1. ANDRE JOHNSON: Big, fast, tough, and a team player. Been doing it consistently with different coaches, quarterbacks, and systems. Unstoppable.
2. LARRY FITZGERALD: Absolute freak of nature, routinely makes once in a life time catches, scariest guy in the league after the catch.
3. STEVE SMITH (CAROLINA): Tough, fiery, catches everything from bad quarterbacks, consistently dominates notwithstanding double, triple and quadruple coverage, not afraid to punch even his own guys in the mouth to get it going.
4. HINES WARD: Excels at every facet of the position including blocking, tough as nails, sets the leadership and tone for offense of multiple Super Bowl-winning team.
5. CALVIN JOHNSON: Absolute freak of nature, part 2. Although already in the top five, you just know he’s going to explode, not just inch, above the rest at any moment.
In this day and age of the NFL morphing into some kind of padded version of Ultimate Frisbee Football, the most coveted position has certainly become the ball-catchers…the prima DIVAS of the Gridiron. Of course, WR’s are subject to who is throwing them the football and designing and calling plays, but I’m gonna ignore all that and tell you straight out which Prancer I want on my team if I have the most optimal situation for playing ULTIMATE at the beach this summer.
5. ANQUAN BOLDIN/STEVE SMITH of Carolina: This is a tie, and I only put them here so that I can put them together because they are the same kind of tough-as-nails football player. They are the best two Warrior Wideouts in the league, I want them in my corner during any dogfight. One can run by you, and one can run over you, but neither will back down from you. You could easily add HINES WARD and GREG JENNINGS to this category.

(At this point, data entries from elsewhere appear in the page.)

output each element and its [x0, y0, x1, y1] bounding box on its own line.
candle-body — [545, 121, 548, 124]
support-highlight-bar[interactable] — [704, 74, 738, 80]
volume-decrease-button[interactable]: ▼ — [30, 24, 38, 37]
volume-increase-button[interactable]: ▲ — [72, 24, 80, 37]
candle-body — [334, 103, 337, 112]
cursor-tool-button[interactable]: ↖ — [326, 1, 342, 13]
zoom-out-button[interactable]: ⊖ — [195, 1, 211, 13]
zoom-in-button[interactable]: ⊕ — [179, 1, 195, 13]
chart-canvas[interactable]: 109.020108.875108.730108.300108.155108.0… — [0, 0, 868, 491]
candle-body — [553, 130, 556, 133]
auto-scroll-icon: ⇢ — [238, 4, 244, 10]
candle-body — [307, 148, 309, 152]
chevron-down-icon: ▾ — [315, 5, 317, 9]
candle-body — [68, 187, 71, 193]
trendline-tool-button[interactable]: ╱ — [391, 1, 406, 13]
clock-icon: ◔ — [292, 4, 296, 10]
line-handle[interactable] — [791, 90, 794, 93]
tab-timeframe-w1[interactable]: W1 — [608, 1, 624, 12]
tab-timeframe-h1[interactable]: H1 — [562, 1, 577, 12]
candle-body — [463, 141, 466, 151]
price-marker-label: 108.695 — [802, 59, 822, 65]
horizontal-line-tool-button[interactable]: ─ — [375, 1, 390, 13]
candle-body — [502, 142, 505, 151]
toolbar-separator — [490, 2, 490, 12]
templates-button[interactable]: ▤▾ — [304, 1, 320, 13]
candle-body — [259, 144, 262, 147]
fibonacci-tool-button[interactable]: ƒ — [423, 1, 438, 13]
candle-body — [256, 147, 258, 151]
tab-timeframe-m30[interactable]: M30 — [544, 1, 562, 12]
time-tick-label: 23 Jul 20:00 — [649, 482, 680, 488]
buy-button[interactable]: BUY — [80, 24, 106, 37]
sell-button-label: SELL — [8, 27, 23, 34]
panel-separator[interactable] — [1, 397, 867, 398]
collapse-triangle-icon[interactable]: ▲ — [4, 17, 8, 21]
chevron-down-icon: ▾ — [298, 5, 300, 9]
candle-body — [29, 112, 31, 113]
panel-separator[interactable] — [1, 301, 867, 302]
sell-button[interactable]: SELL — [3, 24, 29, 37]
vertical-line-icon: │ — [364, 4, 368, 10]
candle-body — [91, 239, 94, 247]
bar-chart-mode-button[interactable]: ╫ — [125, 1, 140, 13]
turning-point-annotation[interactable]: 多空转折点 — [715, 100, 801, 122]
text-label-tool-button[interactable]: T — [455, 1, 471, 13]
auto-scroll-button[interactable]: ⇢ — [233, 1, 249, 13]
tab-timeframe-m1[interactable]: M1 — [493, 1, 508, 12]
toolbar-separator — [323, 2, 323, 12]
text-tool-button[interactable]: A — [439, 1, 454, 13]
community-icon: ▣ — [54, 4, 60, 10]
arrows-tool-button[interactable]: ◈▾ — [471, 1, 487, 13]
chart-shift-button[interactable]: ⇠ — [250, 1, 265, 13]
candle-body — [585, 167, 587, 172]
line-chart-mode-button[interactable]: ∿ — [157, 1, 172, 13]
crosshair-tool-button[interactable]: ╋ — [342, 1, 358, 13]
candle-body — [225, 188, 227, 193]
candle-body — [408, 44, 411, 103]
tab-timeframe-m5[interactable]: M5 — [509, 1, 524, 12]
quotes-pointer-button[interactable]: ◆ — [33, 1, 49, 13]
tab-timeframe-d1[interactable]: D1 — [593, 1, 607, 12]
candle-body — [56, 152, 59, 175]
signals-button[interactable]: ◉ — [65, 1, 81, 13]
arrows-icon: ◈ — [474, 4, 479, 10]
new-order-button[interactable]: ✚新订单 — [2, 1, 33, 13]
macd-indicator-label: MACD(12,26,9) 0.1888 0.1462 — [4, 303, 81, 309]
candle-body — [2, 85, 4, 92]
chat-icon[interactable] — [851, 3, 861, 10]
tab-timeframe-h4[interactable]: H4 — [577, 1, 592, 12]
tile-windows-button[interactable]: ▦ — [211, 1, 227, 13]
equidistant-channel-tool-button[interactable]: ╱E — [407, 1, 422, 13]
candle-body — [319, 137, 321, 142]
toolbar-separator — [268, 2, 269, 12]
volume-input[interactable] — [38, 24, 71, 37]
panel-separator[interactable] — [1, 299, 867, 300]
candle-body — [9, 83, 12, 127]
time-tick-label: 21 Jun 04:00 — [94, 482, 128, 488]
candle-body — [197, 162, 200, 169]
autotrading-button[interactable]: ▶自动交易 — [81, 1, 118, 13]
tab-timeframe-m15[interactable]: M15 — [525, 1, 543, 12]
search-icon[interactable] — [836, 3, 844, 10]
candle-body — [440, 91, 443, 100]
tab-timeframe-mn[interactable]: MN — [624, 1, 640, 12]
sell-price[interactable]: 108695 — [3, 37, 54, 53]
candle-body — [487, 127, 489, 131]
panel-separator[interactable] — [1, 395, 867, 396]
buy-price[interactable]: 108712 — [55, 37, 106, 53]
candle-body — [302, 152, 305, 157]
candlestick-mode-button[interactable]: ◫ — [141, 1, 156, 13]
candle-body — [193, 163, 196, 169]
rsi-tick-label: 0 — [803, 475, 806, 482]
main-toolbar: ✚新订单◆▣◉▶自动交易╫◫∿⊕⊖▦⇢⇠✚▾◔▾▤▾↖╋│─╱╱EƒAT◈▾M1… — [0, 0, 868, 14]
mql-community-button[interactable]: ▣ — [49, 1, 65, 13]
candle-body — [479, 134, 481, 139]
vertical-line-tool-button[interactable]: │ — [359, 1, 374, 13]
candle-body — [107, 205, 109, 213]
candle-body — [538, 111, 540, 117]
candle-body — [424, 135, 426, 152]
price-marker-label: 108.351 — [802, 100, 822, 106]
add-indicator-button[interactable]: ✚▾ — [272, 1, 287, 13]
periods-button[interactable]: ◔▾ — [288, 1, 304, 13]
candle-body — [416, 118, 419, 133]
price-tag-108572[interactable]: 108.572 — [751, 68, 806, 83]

4. REGGIE “BATMAN” WAYNE: Tough to see how good he is when he has such a GOD throwing him picture-perfect spirals, but his hands are like suction cups. More like Spiderman than Batman. I think his father was a gecko. Plus, he runs like a Spring Bok.
3. VINCENT JACKSON: I had BRANDON MARSHALL here, but he is such a head case that I removed him from my list and put the guy who probably most likely scares the turds out of 5’9” Cornerbacks. He can fly through the air and stop on a dime. A cross between Harold Carmichael and John Jefferson, if he stays with P. Rivers in SD, he will make statistical history…write it down.
2. LARRY FITZGERALD: duh.
1. ANDRE JOHNSON: He is faster than Larry and probably stronger and he looks better in a dress suit, that’s probably the only difference.
FOOTNOTE: Moss is too old and Crabtree is too young to make this list. Ocho Cinco too distracted… DeSean, Roddy, Calvin and Sidney Rice will have to wait until we expand the list to 10 or more. But I’m not shaking a stick at ‘em. (Editor’s Note: Concur with all but the Moss portion of this footnote, verbatim.)